▶ [Instructions for the task]: The records below are to be returned exactly as written, minus their pictures.

▶ [Data for this exercise]:

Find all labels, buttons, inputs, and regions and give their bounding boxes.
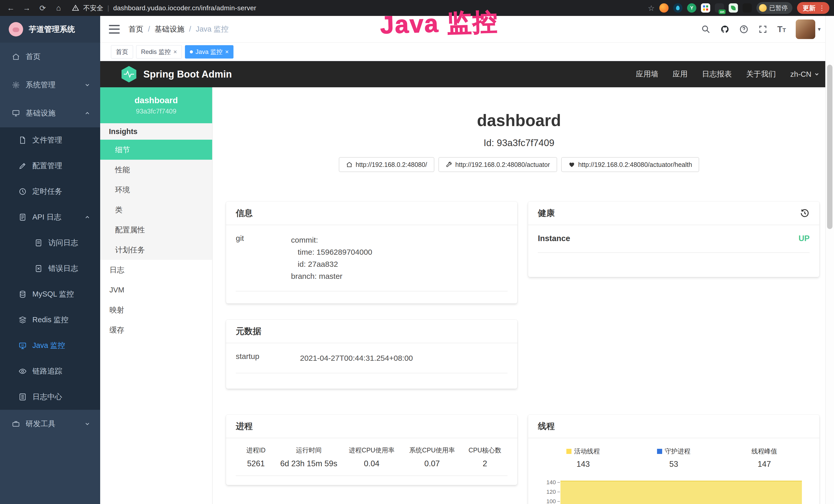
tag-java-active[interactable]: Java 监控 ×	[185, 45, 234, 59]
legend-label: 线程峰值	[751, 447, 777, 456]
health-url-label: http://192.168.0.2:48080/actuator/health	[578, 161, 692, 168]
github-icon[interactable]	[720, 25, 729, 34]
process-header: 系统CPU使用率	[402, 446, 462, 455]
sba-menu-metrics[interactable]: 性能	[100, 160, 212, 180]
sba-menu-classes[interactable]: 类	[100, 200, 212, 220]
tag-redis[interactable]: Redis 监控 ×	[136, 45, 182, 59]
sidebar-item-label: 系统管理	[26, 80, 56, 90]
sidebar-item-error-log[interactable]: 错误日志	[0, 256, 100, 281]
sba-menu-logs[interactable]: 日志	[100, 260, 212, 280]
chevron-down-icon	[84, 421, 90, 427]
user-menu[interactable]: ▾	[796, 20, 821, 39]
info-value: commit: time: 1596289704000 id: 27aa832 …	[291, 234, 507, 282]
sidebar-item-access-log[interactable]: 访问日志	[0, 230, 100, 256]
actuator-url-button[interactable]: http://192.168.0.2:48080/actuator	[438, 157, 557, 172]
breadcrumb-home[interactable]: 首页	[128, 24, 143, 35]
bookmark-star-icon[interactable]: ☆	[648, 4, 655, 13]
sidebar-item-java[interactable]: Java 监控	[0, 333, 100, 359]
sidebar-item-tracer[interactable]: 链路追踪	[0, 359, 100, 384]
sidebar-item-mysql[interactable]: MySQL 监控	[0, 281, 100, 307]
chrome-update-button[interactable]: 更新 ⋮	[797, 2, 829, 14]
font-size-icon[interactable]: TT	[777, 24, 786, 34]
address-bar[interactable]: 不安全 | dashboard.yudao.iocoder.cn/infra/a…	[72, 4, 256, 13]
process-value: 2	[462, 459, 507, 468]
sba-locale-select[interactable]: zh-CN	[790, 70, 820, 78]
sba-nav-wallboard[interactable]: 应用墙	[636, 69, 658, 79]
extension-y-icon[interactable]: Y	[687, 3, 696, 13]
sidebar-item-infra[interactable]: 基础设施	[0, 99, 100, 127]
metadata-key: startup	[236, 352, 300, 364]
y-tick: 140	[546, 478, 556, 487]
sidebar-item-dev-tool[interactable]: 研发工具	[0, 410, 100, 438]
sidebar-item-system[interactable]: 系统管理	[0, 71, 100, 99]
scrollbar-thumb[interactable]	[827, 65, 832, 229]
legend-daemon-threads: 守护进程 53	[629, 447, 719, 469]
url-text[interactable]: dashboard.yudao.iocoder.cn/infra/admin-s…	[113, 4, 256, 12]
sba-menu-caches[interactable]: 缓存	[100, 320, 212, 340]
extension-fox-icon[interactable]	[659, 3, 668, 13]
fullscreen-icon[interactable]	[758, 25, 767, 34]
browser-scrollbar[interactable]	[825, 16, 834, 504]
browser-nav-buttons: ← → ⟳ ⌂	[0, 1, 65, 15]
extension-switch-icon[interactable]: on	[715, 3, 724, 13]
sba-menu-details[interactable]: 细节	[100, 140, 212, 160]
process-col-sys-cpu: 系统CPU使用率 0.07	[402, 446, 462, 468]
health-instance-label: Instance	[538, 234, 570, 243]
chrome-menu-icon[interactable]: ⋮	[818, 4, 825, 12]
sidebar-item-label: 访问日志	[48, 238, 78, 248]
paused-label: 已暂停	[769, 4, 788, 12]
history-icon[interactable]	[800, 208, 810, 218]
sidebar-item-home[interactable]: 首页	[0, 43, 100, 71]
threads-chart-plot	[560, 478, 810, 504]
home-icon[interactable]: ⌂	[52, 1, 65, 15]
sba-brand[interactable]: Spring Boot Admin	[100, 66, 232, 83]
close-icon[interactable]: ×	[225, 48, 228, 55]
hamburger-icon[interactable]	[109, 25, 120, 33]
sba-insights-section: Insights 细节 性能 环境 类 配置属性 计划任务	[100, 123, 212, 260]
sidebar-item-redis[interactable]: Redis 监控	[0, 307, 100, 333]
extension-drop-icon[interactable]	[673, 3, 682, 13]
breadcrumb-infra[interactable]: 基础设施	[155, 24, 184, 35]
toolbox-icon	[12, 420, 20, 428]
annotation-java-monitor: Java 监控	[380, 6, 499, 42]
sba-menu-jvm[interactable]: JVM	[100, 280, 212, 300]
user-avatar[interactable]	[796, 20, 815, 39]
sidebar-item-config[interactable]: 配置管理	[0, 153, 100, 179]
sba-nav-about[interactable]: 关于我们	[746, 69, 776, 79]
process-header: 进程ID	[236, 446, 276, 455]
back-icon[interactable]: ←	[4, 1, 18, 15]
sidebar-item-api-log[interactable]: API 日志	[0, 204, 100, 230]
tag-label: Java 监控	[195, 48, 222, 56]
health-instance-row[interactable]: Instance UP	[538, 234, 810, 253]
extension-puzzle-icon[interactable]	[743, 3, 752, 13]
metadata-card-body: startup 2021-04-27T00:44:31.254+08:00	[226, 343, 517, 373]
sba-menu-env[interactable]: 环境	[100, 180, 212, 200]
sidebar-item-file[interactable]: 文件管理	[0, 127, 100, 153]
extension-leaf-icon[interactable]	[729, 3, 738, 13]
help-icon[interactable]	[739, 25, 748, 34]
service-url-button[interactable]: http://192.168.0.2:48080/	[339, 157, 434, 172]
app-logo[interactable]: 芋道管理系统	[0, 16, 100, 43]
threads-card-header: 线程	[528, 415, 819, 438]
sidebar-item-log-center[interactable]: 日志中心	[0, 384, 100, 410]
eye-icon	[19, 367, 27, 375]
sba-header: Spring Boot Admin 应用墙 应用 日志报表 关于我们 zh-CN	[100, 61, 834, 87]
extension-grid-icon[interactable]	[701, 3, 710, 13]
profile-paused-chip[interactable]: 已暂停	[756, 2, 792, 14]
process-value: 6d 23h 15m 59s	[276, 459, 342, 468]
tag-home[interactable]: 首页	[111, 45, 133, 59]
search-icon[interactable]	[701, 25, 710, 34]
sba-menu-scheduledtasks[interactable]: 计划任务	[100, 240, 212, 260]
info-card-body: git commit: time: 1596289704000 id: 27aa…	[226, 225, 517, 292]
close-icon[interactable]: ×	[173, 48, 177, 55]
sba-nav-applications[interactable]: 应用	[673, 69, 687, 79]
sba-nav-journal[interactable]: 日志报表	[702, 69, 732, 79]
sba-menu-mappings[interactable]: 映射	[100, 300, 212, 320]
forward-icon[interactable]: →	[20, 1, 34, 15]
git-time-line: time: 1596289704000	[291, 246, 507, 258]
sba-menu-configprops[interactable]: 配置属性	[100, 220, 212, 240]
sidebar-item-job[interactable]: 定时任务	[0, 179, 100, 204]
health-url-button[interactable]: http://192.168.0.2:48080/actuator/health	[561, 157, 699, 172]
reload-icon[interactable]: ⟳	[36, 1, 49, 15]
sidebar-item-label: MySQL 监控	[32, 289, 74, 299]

▶ [Output of the task]:
Find all labels, buttons, inputs, and regions and give their bounding boxes.
tag-java-active[interactable]: Java 监控 ×	[185, 45, 234, 59]
legend-label: 线程峰值	[751, 447, 777, 456]
health-url-label: http://192.168.0.2:48080/actuator/health	[578, 161, 692, 168]
github-icon[interactable]	[720, 25, 729, 34]
process-header: 系统CPU使用率	[402, 446, 462, 455]
sba-menu-metrics[interactable]: 性能	[100, 160, 212, 180]
sba-menu-classes[interactable]: 类	[100, 200, 212, 220]
tag-redis[interactable]: Redis 监控 ×	[136, 45, 182, 59]
sidebar-item-label: 系统管理	[26, 80, 56, 90]
sidebar-item-error-log[interactable]: 错误日志	[0, 256, 100, 281]
sba-menu-logs[interactable]: 日志	[100, 260, 212, 280]
chevron-down-icon	[84, 421, 90, 427]
user-menu[interactable]: ▾	[796, 20, 821, 39]
info-value: commit: time: 1596289704000 id: 27aa832 …	[291, 234, 507, 282]
sidebar-item-access-log[interactable]: 访问日志	[0, 230, 100, 256]
actuator-url-button[interactable]: http://192.168.0.2:48080/actuator	[438, 157, 557, 172]
breadcrumb-home[interactable]: 首页	[128, 24, 143, 35]
bookmark-star-icon[interactable]: ☆	[648, 4, 655, 13]
sidebar-item-java[interactable]: Java 监控	[0, 333, 100, 359]
sidebar-item-tracer[interactable]: 链路追踪	[0, 359, 100, 384]
sidebar-item-mysql[interactable]: MySQL 监控	[0, 281, 100, 307]
chrome-update-button[interactable]: 更新 ⋮	[797, 2, 829, 14]
font-size-icon[interactable]: TT	[777, 24, 786, 34]
address-bar[interactable]: 不安全 | dashboard.yudao.iocoder.cn/infra/a…	[72, 4, 256, 13]
process-value: 2	[462, 459, 507, 468]
sba-locale-select[interactable]: zh-CN	[790, 70, 820, 78]
sba-nav-wallboard[interactable]: 应用墙	[636, 69, 658, 79]
extension-y-icon[interactable]: Y	[687, 3, 696, 13]
sidebar-item-infra[interactable]: 基础设施	[0, 99, 100, 127]
metadata-key: startup	[236, 352, 300, 364]
y-tick: 140	[546, 478, 556, 487]
sidebar-item-dev-tool[interactable]: 研发工具	[0, 410, 100, 438]
sidebar-item-system[interactable]: 系统管理	[0, 71, 100, 99]
scrollbar-thumb[interactable]	[827, 65, 832, 229]
legend-daemon-threads: 守护进程 53	[629, 447, 719, 469]
url-text[interactable]: dashboard.yudao.iocoder.cn/infra/admin-s…	[113, 4, 256, 12]
sba-menu-caches[interactable]: 缓存	[100, 320, 212, 340]
extension-fox-icon[interactable]	[659, 3, 668, 13]
fullscreen-icon[interactable]	[758, 25, 767, 34]
browser-scrollbar[interactable]	[825, 16, 834, 504]
browser-nav-buttons: ← → ⟳ ⌂	[0, 1, 65, 15]
extension-switch-icon[interactable]: on	[715, 3, 724, 13]
sba-menu-details[interactable]: 细节	[100, 140, 212, 160]
process-col-sys-cpu: 系统CPU使用率 0.07	[402, 446, 462, 468]
health-instance-label: Instance	[538, 234, 570, 243]
chrome-menu-icon[interactable]: ⋮	[818, 4, 825, 12]
sidebar-item-label: 访问日志	[48, 238, 78, 248]
paused-label: 已暂停	[769, 4, 788, 12]
history-icon[interactable]	[800, 208, 810, 218]
sidebar-item-home[interactable]: 首页	[0, 43, 100, 71]
threads-chart-plot	[560, 478, 810, 504]
home-icon[interactable]: ⌂	[52, 1, 65, 15]
sba-brand[interactable]: Spring Boot Admin	[100, 66, 232, 83]
close-icon[interactable]: ×	[225, 48, 228, 55]
hamburger-icon[interactable]	[109, 25, 120, 33]
sba-insights-section: Insights 细节 性能 环境 类 配置属性 计划任务	[100, 123, 212, 260]
sidebar-item-redis[interactable]: Redis 监控	[0, 307, 100, 333]
extension-drop-icon[interactable]	[673, 3, 682, 13]
breadcrumb-infra[interactable]: 基础设施	[155, 24, 184, 35]
toolbox-icon	[12, 420, 20, 428]
annotation-java-monitor: Java 监控	[380, 6, 499, 42]
sba-menu-jvm[interactable]: JVM	[100, 280, 212, 300]
user-avatar[interactable]	[796, 20, 815, 39]
sidebar-item-config[interactable]: 配置管理	[0, 153, 100, 179]
sba-nav-about[interactable]: 关于我们	[746, 69, 776, 79]
process-header: 进程ID	[236, 446, 276, 455]
back-icon[interactable]: ←	[4, 1, 18, 15]
sidebar-item-api-log[interactable]: API 日志	[0, 204, 100, 230]
tag-label: Java 监控	[195, 48, 222, 56]
health-instance-row[interactable]: Instance UP	[538, 234, 810, 253]
extension-puzzle-icon[interactable]	[743, 3, 752, 13]
metadata-card-body: startup 2021-04-27T00:44:31.254+08:00	[226, 343, 517, 373]
sba-menu-env[interactable]: 环境	[100, 180, 212, 200]
sidebar-item-file[interactable]: 文件管理	[0, 127, 100, 153]
extension-leaf-icon[interactable]	[729, 3, 738, 13]
help-icon[interactable]	[739, 25, 748, 34]
service-url-button[interactable]: http://192.168.0.2:48080/	[339, 157, 434, 172]
app-logo[interactable]: 芋道管理系统	[0, 16, 100, 43]
threads-card-header: 线程	[528, 415, 819, 438]
sidebar-item-log-center[interactable]: 日志中心	[0, 384, 100, 410]
eye-icon	[19, 367, 27, 375]
sba-header: Spring Boot Admin 应用墙 应用 日志报表 关于我们 zh-CN	[100, 61, 834, 87]
extension-grid-icon[interactable]	[701, 3, 710, 13]
profile-paused-chip[interactable]: 已暂停	[756, 2, 792, 14]
process-value: 6d 23h 15m 59s	[276, 459, 342, 468]
tag-home[interactable]: 首页	[111, 45, 133, 59]
search-icon[interactable]	[701, 25, 710, 34]
sba-menu-scheduledtasks[interactable]: 计划任务	[100, 240, 212, 260]
info-card-body: git commit: time: 1596289704000 id: 27aa…	[226, 225, 517, 292]
close-icon[interactable]: ×	[173, 48, 177, 55]
sba-nav-applications[interactable]: 应用	[673, 69, 687, 79]
sba-nav-journal[interactable]: 日志报表	[702, 69, 732, 79]
sba-menu-mappings[interactable]: 映射	[100, 300, 212, 320]
forward-icon[interactable]: →	[20, 1, 34, 15]
git-time-line: time: 1596289704000	[291, 246, 507, 258]
sba-menu-configprops[interactable]: 配置属性	[100, 220, 212, 240]
sidebar-item-job[interactable]: 定时任务	[0, 179, 100, 204]
health-url-button[interactable]: http://192.168.0.2:48080/actuator/health	[561, 157, 699, 172]
reload-icon[interactable]: ⟳	[36, 1, 49, 15]
sidebar-item-label: MySQL 监控	[32, 289, 74, 299]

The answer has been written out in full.